*EXERCISE BRIEF:* Once the pictures are set aside, transcribe each line of the listing exactly.

*RECORDS SHOWN:*
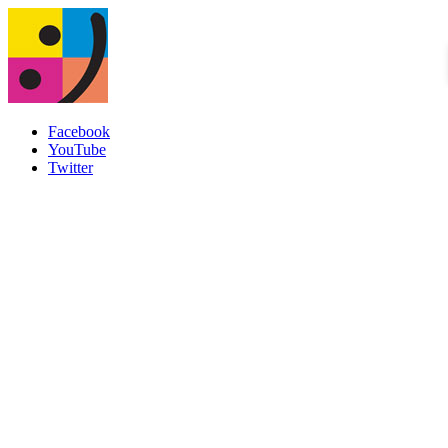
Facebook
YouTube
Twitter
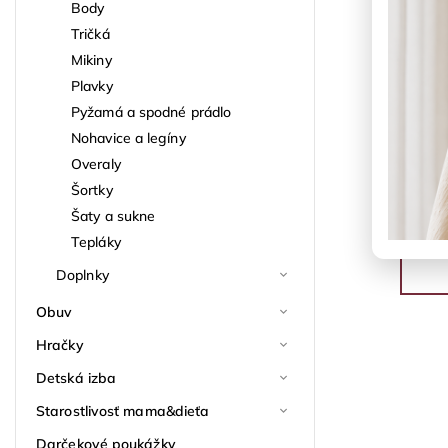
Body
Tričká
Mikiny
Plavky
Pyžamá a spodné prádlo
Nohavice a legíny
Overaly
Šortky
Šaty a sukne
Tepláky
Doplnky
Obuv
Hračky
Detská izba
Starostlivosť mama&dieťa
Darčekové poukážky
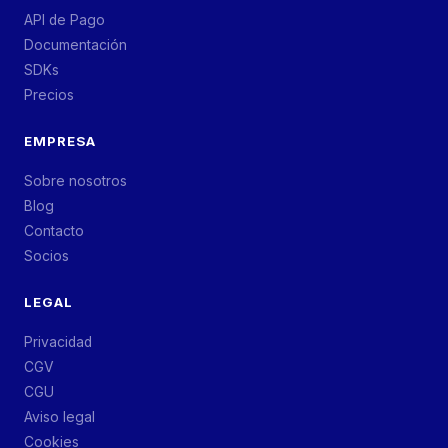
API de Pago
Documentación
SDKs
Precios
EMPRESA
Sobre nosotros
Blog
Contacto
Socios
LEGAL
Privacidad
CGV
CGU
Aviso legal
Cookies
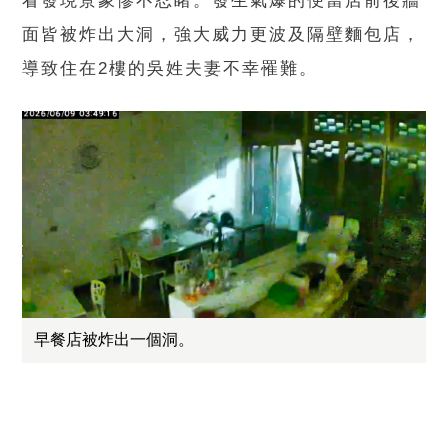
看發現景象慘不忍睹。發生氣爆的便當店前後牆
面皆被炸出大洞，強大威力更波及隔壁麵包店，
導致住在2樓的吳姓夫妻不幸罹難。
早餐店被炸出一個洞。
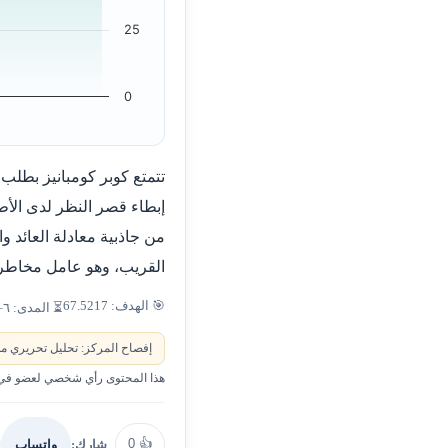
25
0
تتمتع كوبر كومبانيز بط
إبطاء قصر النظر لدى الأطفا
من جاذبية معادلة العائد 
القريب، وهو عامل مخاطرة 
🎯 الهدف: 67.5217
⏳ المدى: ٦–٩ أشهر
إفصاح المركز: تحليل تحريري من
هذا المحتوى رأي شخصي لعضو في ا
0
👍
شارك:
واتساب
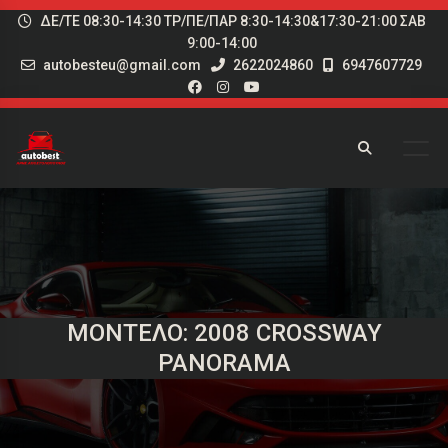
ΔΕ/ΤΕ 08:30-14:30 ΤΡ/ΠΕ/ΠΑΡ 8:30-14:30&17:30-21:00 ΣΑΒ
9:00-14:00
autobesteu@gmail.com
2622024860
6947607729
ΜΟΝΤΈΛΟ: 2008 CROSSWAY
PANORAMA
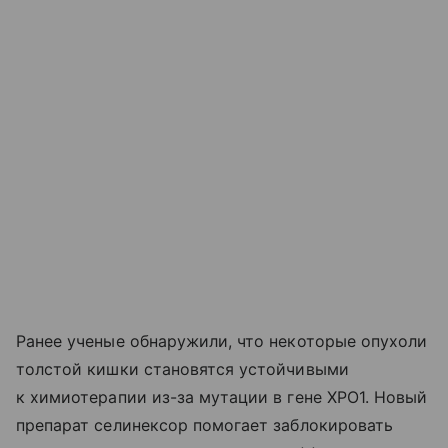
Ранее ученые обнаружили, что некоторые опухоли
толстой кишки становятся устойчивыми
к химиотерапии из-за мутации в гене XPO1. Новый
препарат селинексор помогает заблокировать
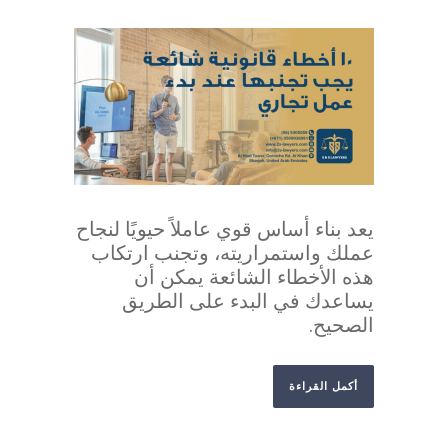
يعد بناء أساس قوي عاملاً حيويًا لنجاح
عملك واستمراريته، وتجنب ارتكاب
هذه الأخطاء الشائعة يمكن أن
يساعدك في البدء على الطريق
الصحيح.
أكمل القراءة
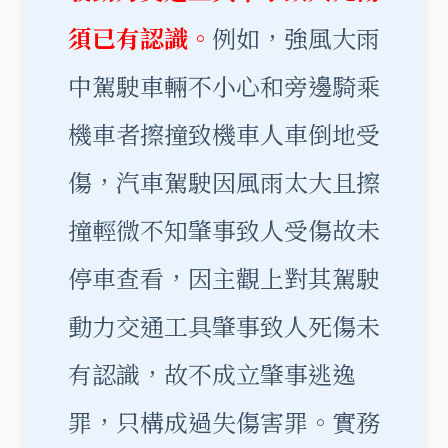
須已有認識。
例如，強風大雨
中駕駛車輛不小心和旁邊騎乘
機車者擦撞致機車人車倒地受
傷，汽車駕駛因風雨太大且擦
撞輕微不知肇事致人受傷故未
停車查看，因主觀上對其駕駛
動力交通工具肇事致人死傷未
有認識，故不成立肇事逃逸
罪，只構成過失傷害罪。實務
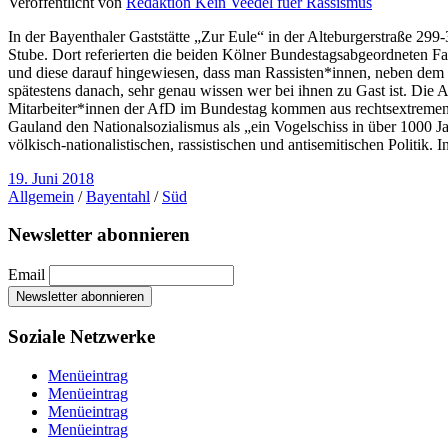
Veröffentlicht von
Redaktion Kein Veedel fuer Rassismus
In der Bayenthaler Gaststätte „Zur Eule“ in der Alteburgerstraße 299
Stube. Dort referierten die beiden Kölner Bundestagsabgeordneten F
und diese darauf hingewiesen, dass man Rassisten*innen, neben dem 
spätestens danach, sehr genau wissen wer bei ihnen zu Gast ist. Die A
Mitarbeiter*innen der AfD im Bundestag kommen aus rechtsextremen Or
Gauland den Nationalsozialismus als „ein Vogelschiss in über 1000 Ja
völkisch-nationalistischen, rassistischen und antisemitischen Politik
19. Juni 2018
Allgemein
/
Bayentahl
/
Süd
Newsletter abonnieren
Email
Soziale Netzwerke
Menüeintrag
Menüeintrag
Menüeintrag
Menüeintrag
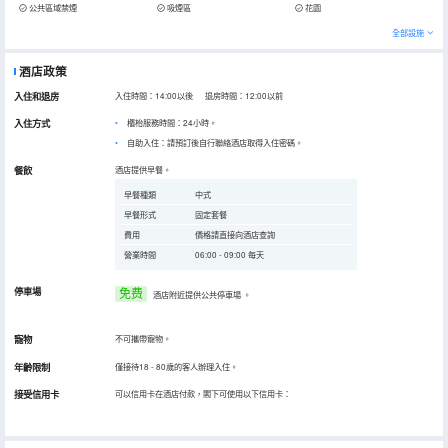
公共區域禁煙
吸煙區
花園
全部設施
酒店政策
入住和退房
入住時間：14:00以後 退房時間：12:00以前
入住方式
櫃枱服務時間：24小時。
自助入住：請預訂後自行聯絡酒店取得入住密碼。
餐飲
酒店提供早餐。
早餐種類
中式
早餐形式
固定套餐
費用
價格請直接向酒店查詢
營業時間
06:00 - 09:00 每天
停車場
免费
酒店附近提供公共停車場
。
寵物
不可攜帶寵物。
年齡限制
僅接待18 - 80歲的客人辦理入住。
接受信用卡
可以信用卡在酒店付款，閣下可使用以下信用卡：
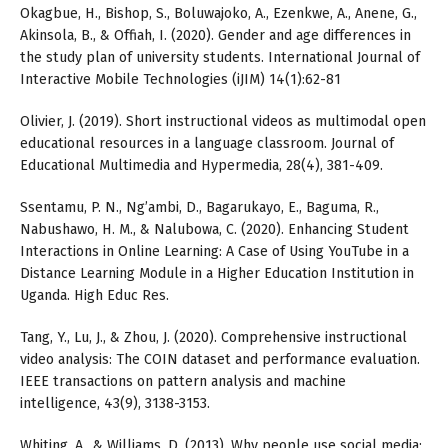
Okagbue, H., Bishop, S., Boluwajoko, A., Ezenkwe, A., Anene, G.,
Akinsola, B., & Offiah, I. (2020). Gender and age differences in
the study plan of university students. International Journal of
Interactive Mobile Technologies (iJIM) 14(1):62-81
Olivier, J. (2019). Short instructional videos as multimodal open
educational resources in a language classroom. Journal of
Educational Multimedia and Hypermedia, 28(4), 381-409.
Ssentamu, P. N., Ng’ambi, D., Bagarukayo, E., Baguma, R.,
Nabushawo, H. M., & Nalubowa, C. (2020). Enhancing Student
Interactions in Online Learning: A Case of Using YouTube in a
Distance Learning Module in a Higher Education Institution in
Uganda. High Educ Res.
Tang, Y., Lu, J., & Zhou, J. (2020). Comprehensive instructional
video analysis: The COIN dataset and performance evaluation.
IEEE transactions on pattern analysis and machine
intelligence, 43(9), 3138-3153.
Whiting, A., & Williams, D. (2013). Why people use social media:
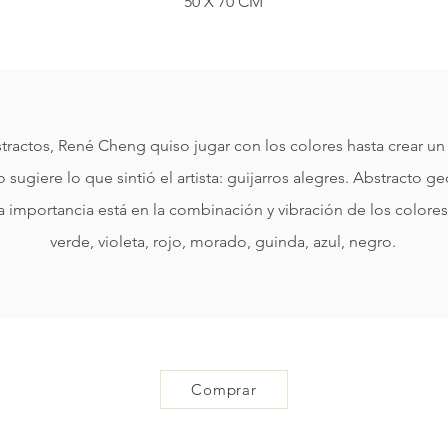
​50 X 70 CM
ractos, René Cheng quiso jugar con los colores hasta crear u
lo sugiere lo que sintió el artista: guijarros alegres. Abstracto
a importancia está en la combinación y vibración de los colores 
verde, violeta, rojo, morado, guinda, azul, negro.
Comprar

*SOLUTION FOR THIS TASK:*
Facebook
YouTube
Twitter
Body
Tričká
Mikiny
Plavky
Pyžamá a spodné prádlo
Nohavice a legíny
Overaly
Šortky
Šaty a sukne
Tepláky
Doplnky
Obuv
Hračky
Detská izba
Starostlivosť mama&dieťa
Darčekové poukážky
API de Pago
Documentación
SDKs
Precios
EMPRESA
Sobre nosotros
Blog
Contacto
Socios
LEGAL
Privacidad
CGV
CGU
Aviso legal
Cookies
看發現景象慘不忍睹。發生氣爆的便當店前後牆
面皆被炸出大洞，強大威力更波及隔壁麵包店，
導致住在2樓的吳姓夫妻不幸罹難。
早餐店被炸出一個洞。
25
0
تتمتع كوبر كومبانيز بط
إبطاء قصر النظر لدى الأطفا
من جاذبية معادلة العائد 
القريب، وهو عامل مخاطرة 
🎯 الهدف: 67.5217
⏳ المدى: ٦–٩ أشهر
إفصاح المركز: تحليل تحريري من
هذا المحتوى رأي شخصي لعضو في ا
0
👍
شارك:
واتساب
ΔΕ/ΤΕ 08:30-14:30 ΤΡ/ΠΕ/ΠΑΡ 8:30-14:30&17:30-21:00 ΣΑΒ
9:00-14:00
autobesteu@gmail.com
2622024860
6947607729
ΜΟΝΤΈΛΟ: 2008 CROSSWAY
PANORAMA
Ранее ученые обнаружили, что некоторые опухоли
толстой кишки становятся устойчивыми
к химиотерапии из-за мутации в гене XPO1. Новый
препарат селинексор помогает заблокировать
يعد بناء أساس قوي عاملاً حيويًا لنجاح
عملك واستمراريته، وتجنب ارتكاب
هذه الأخطاء الشائعة يمكن أن
يساعدك في البدء على الطريق
الصحيح.
أكمل القراءة
須已有認識。
例如，強風大雨
中駕駛車輛不小心和旁邊騎乘
機車者擦撞致機車人車倒地受
傷，汽車駕駛因風雨太大且擦
撞輕微不知肇事致人受傷故未
停車查看，因主觀上對其駕駛
動力交通工具肇事致人死傷未
有認識，故不成立肇事逃逸
罪，只構成過失傷害罪。實務
Veröffentlicht von
Redaktion Kein Veedel fuer Rassismus
In der Bayenthaler Gaststätte „Zur Eule“ in der Alteburgerstraße 299
Stube. Dort referierten die beiden Kölner Bundestagsabgeordneten F
und diese darauf hingewiesen, dass man Rassisten*innen, neben dem 
spätestens danach, sehr genau wissen wer bei ihnen zu Gast ist. Die A
Mitarbeiter*innen der AfD im Bundestag kommen aus rechtsextremen Or
Gauland den Nationalsozialismus als „ein Vogelschiss in über 1000 Ja
völkisch-nationalistischen, rassistischen und antisemitischen Politik
19. Juni 2018
Allgemein
/
Bayentahl
/
Süd
Newsletter abonnieren
Email
Soziale Netzwerke
Menüeintrag
Menüeintrag
Menüeintrag
Menüeintrag
公共區域禁煙
吸煙區
花園
全部設施
酒店政策
入住和退房
入住時間：14:00以後 退房時間：12:00以前
入住方式
櫃枱服務時間：24小時。
自助入住：請預訂後自行聯絡酒店取得入住密碼。
餐飲
酒店提供早餐。
早餐種類
中式
早餐形式
固定套餐
費用
價格請直接向酒店查詢
營業時間
06:00 - 09:00 每天
停車場
免费
酒店附近提供公共停車場
。
寵物
不可攜帶寵物。
年齡限制
僅接待18 - 80歲的客人辦理入住。
接受信用卡
可以信用卡在酒店付款，閣下可使用以下信用卡：
Okagbue, H., Bishop, S., Boluwajoko, A., Ezenkwe, A., Anene, G.,
Akinsola, B., & Offiah, I. (2020). Gender and age differences in
the study plan of university students. International Journal of
Interactive Mobile Technologies (iJIM) 14(1):62-81
Olivier, J. (2019). Short instructional videos as multimodal open
educational resources in a language classroom. Journal of
Educational Multimedia and Hypermedia, 28(4), 381-409.
Ssentamu, P. N., Ng’ambi, D., Bagarukayo, E., Baguma, R.,
Nabushawo, H. M., & Nalubowa, C. (2020). Enhancing Student
Interactions in Online Learning: A Case of Using YouTube in a
Distance Learning Module in a Higher Education Institution in
Uganda. High Educ Res.
Tang, Y., Lu, J., & Zhou, J. (2020). Comprehensive instructional
video analysis: The COIN dataset and performance evaluation.
IEEE transactions on pattern analysis and machine
intelligence, 43(9), 3138-3153.
Whiting, A., & Williams, D. (2013). Why people use social media:
​50 X 70 CM
ractos, René Cheng quiso jugar con los colores hasta crear u
lo sugiere lo que sintió el artista: guijarros alegres. Abstracto
a importancia está en la combinación y vibración de los colores 
verde, violeta, rojo, morado, guinda, azul, negro.
Comprar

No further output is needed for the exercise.